Exercise goal: Give the number of lines in the listing below that include the word "automazione", with nothing more.

Records for this task:
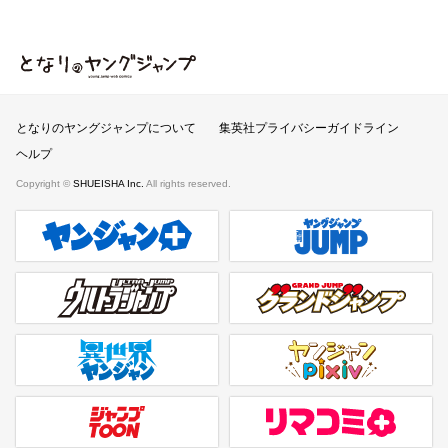
となりのヤングジャンプ
となりのヤングジャンプについて
集英社プライバシーガイドライン
ヘルプ
Copyright ©
SHUEISHA Inc.
All rights reserved.
ヤンジャンプラス
週刊ヤングジャンプ公式サイト
ウルトラジャンプ
グランドジャンプ
異世界ヤンジャン
ヤンジャンpixiv
ジャンプTOON
リマコミ＋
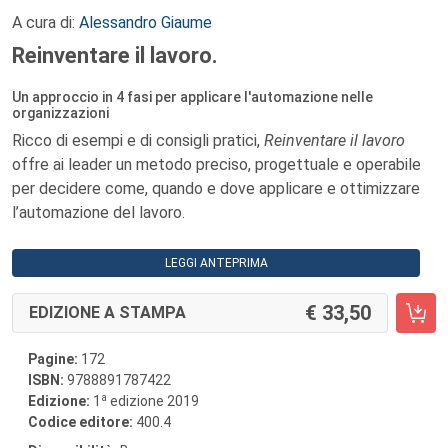
A cura di:
Alessandro Giaume
Reinventare il lavoro.
Un approccio in 4 fasi per applicare l'automazione nelle
organizzazioni
Ricco di esempi e di consigli pratici,
Reinventare il lavoro
offre ai leader un metodo preciso, progettuale e operabile
per decidere come, quando e dove applicare e ottimizzare
l’automazione del lavoro.
LEGGI ANTEPRIMA
33,50
EDIZIONE A STAMPA
Pagine:
172
ISBN:
9788891787422
a
Edizione:
1
edizione 2019
Codice editore:
400.4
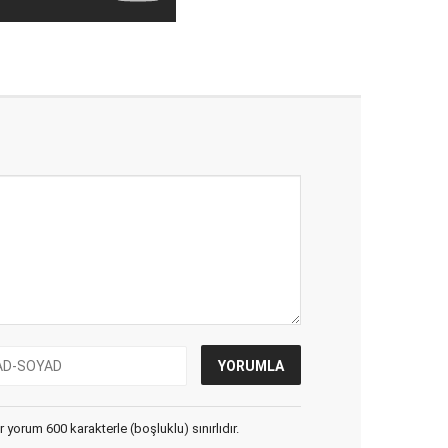
yorum 600 karakterle (boşluklu) sınırlıdır.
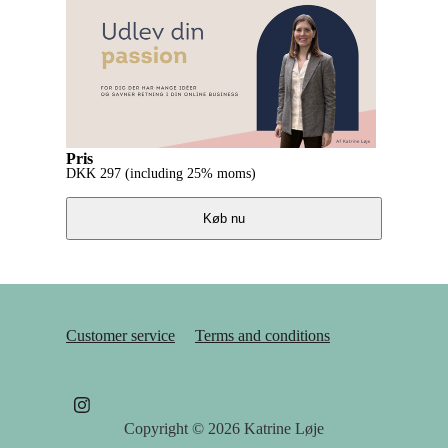
Pris
DKK
297
(including 25% moms)
Køb nu
Customer service
Terms and conditions
Copyright © 2026
Katrine Løje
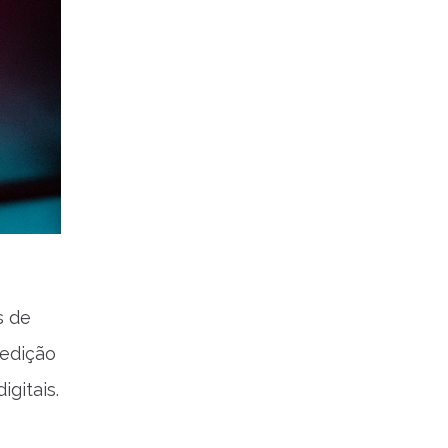
s de
 edição
gitais.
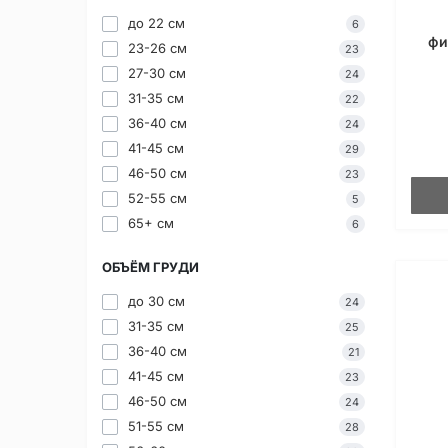
до 22 см
6
фи
23-26 см
23
27-30 см
24
31-35 см
22
36-40 см
24
41-45 см
29
46-50 см
23
52-55 см
5
65+ см
6
ОБЪЁМ ГРУДИ
до 30 см
24
31-35 см
25
36-40 см
21
41-45 см
23
46-50 см
24
51-55 см
28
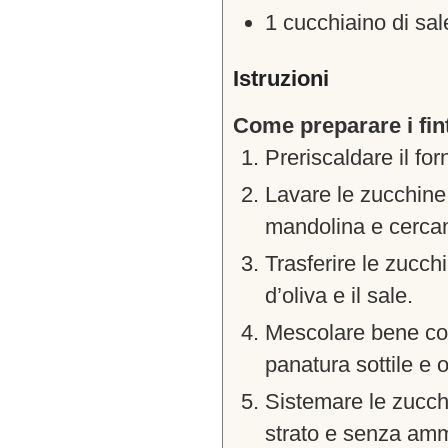
1
cucchiaino di sal
Istruzioni
Come preparare i fin
Preriscaldare il fo
Lavare le zucchine, 
mandolina e cercand
Trasferire le zucchi
d’oliva e il sale.
Mescolare bene con 
panatura sottile e
Sistemare le zucchi
strato e senza amm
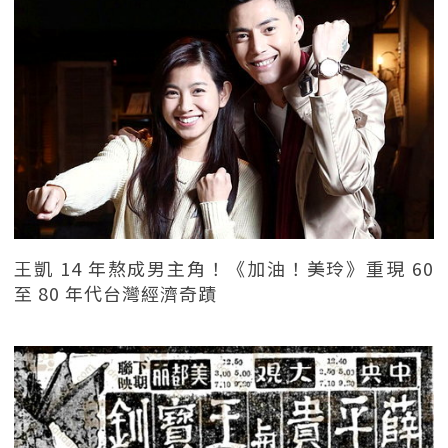
王凱 14 年熬成男主角！《加油！美玲》重現 60
至 80 年代台灣經濟奇蹟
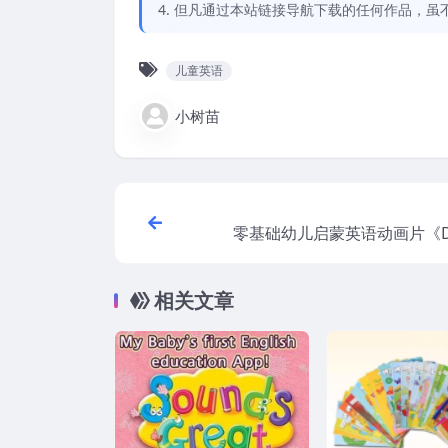
4. 但凡通过本站链接导航下载的任何作品，
儿童英语
小树苗
零基础幼儿启蒙英语动画片《Didi
y》–
相关文章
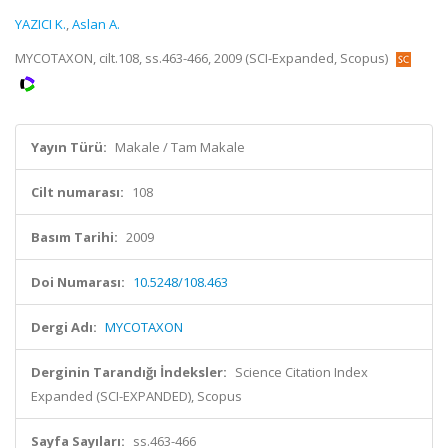
YAZICI K.
,
Aslan A.
MYCOTAXON, cilt.108, ss.463-466, 2009 (SCI-Expanded, Scopus)
Yayın Türü:
Makale / Tam Makale
Cilt numarası:
108
Basım Tarihi:
2009
Doi Numarası:
10.5248/108.463
Dergi Adı:
MYCOTAXON
Derginin Tarandığı İndeksler:
Science Citation Index
Expanded (SCI-EXPANDED), Scopus
Sayfa Sayıları:
ss.463-466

Result: 2